The reason there is no need to defragment an SSD is because there is no seek time or spin delay. In contrast, SSDs access flash memory (NAND) at much higher speeds, typically less than 50 microseconds, or 50 microseconds, or about 300 times faster than a typical hard drive with an average access time of 15 milliseconds. But the story isn’t just about speed.
Not only do SSDs eliminate moving parts and reduce access times, they also have built-in wear leveling algorithms. The reason is that NAND gates wear out over time and are rated during program/erase cycles. Each cell in a modern SSD can be written about 3,000 times before the cell stops functioning properly. To avoid faster wear of individual cells containing frequently changing data, SSDs track the usage of each block, and wear leveling algorithms ensure that cells on the SSD are written a similar number of times over time. There are also extra blocks that are inaccessible to the user and that algorithms can use to prevent drive wear.

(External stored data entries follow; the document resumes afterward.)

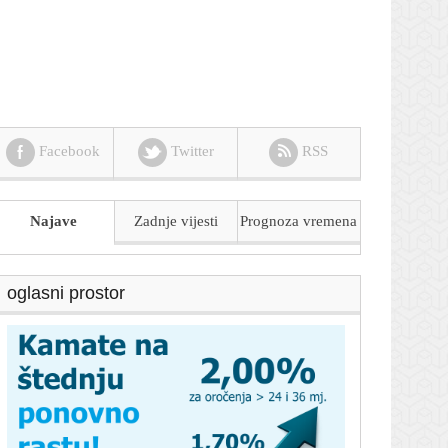
Facebook
Twitter
RSS
Najave
Zadnje vijesti
Prognoza
vremena
oglasni prostor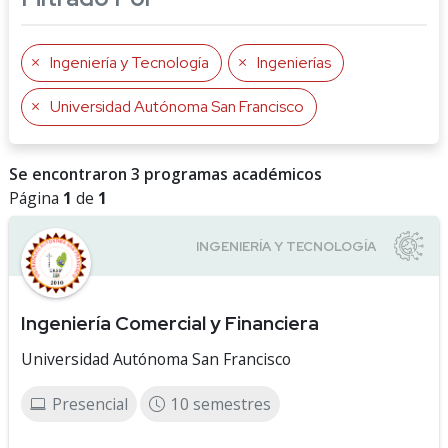
Ingeniería y Tecnología
Ingenierías
Universidad Autónoma San Francisco
Se encontraron 3 programas académicos
Página
1
de
1
Ingeniería Comercial y Financiera
Universidad Autónoma San Francisco
Presencial
10 semestres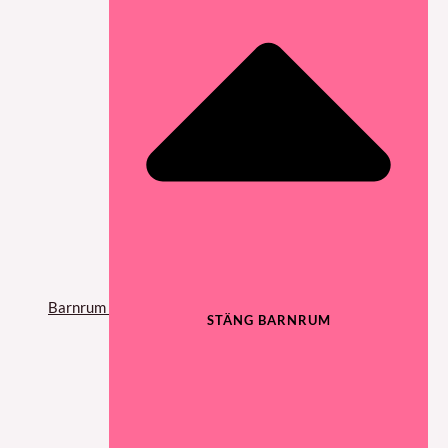
Barnrum
STÄNG BARNRUM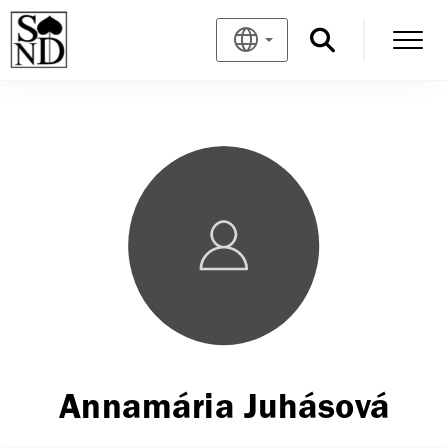
Annamária Juhásová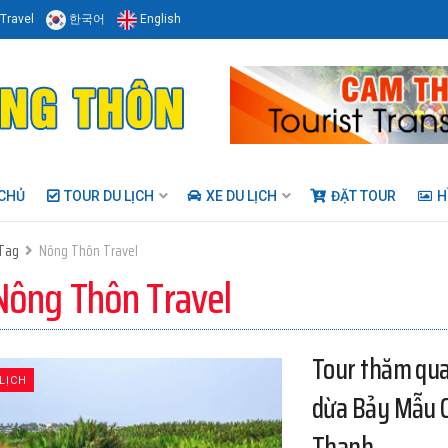
Travel
한국어
English
CHỦ
TOUR DU LỊCH
XE DU LỊCH
ĐẶT TOUR
H
Tag
Nông Thôn Travel
Nông Thôn Travel
Tour thăm qu
LỊCH
dừa Bảy Mẫu 
Thanh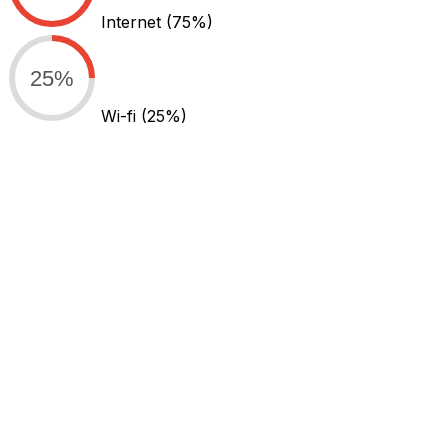
Internet
(75%)
25%
Wi-fi
(25%)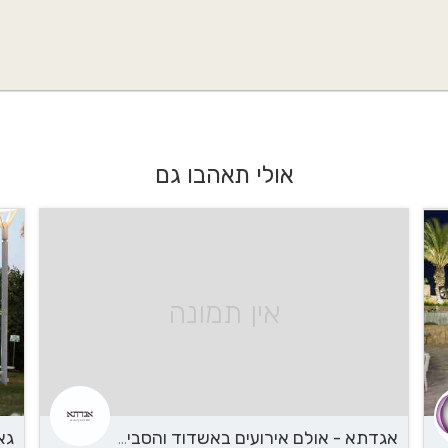
אולי תאהבו גם
אין תמונה
אגדתא - אולם אירועים באשדוד והסביבה
גא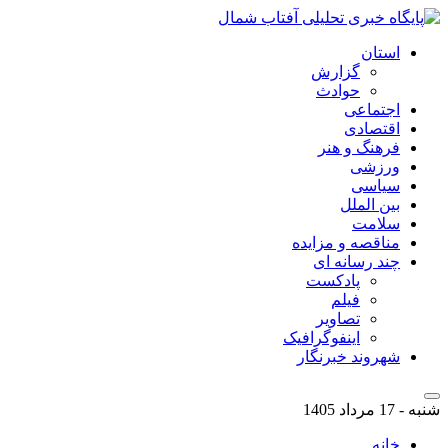
استان
گزارش
حوادث
اجتماعی
اقتصادی
فرهنگ و هنر
ورزشی
سیاسی
بین الملل
سلامت
مناقصه و مزایده
چند رسانه ای
پادکست
فیلم
تصاویر
اینفوگرافیک
شهروند خبرنگار
شنبه - 17 مرداد 1405
خانه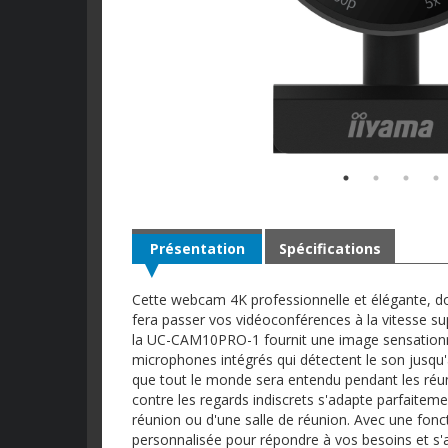
Présentation
Spécifications
Cette webcam 4K professionnelle et élégante, d
fera passer vos vidéoconférences à la vitesse s
la UC-CAM10PRO-1 fournit une image sensationnel
microphones intégrés qui détectent le son jusqu'
que tout le monde sera entendu pendant les réu
contre les regards indiscrets s'adapte parfaitemen
réunion ou d'une salle de réunion. Avec une fonct
personnalisée pour répondre à vos besoins et s'a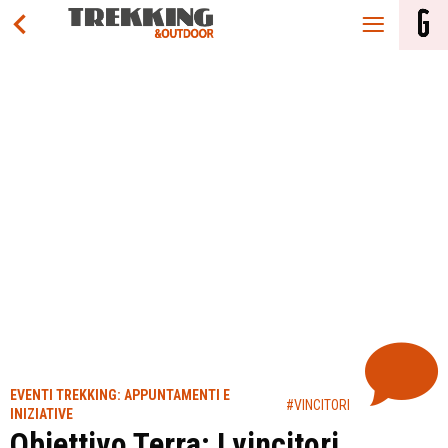
EVENTI TREKKING: APPUNTAMENTI E
#VINCITORI
INIZIATIVE
Obiettivo Terra: I vincitori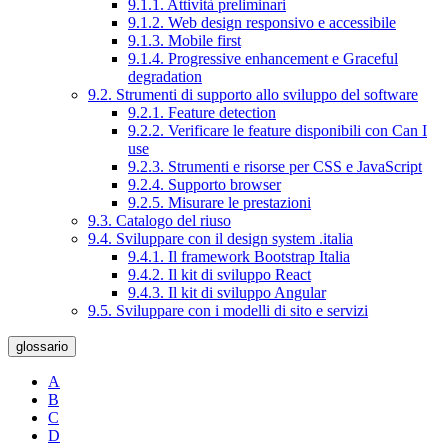
9.1.1. Attività preliminari
9.1.2. Web design responsivo e accessibile
9.1.3. Mobile first
9.1.4. Progressive enhancement e Graceful
degradation
9.2. Strumenti di supporto allo sviluppo del software
9.2.1. Feature detection
9.2.2. Verificare le feature disponibili con Can I
use
9.2.3. Strumenti e risorse per CSS e JavaScript
9.2.4. Supporto browser
9.2.5. Misurare le prestazioni
9.3. Catalogo del riuso
9.4. Sviluppare con il design system .italia
9.4.1. Il framework Bootstrap Italia
9.4.2. Il kit di sviluppo React
9.4.3. Il kit di sviluppo Angular
9.5. Sviluppare con i modelli di sito e servizi
glossario
A
B
C
D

Because of the way SSDs work, not only is data not fragmented, but running a defragmentation utility can actually burn program/erase cycles and potentially cause the SSD to “die” prematurely. That’s not going to happen anytime soon – take the 500GB Samsung 850 Evo for example, which has a total write volume of 150TB, or the equivalent of at least 300 writes to each block of the drive. The typical user writes less than 20GB per day on average, and it takes over 20 years to burn through 150TB of writes. But defragmentation can easily write hundreds of gigabytes of data, which wears out the SSD faster.
The good news is that any decent defragmenter should also detect the presence of the SSD and warn you not to defragment it. In the case of Windows Defrag, when it detects an SSD, it just gives you the option to optimize pruning, which frees segments that have been marked as erased – it does this automatically every week anyway. So no, there is no need to defragment the SSD.